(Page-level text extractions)
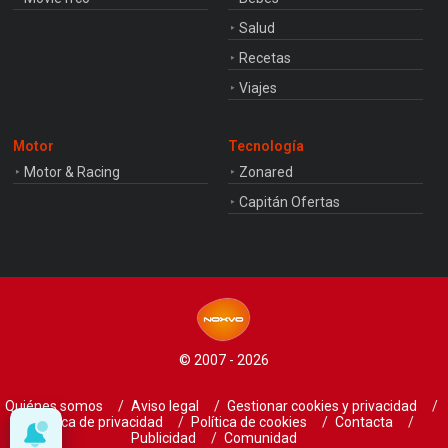
Salud
Recetas
Viajes
Motor
Tecnología
Motor & Racing
Zonared
Capitán Ofertas
© 2007 - 2026
Quiénes somos
Aviso legal
Gestionar cookies y privacidad
Política de privacidad
Política de cookies
Contacta
Publicidad
Comunidad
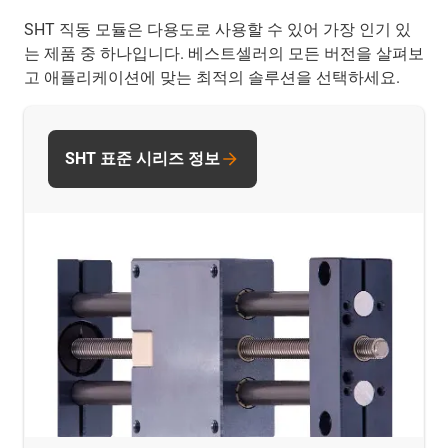
SHT 직동 모듈은 다용도로 사용할 수 있어 가장 인기 있
는 제품 중 하나입니다. 베스트셀러의 모든 버전을 살펴보
고 애플리케이션에 맞는 최적의 솔루션을 선택하세요.
SHT 표준 시리즈 정보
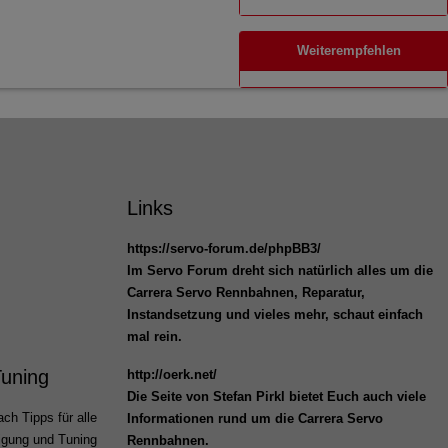
Weiterempfehlen
Links
https://servo-forum.de/phpBB3/
Im Servo Forum dreht sich natürlich alles um die
Carrera Servo Rennbahnen, Reparatur,
Instandsetzung und vieles mehr, schaut einfach
mal rein.
Tuning
http://oerk.net/
Die Seite von Stefan Pirkl bietet Euch auch viele
ch Tipps für alle
Informationen rund um die Carrera Servo
igung und Tuning
Rennbahnen.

- [What is required]: Please copy every line of the data that carries the string "cookies".

- [Your response]:
Gestionar cookies y privacidad
Política de cookies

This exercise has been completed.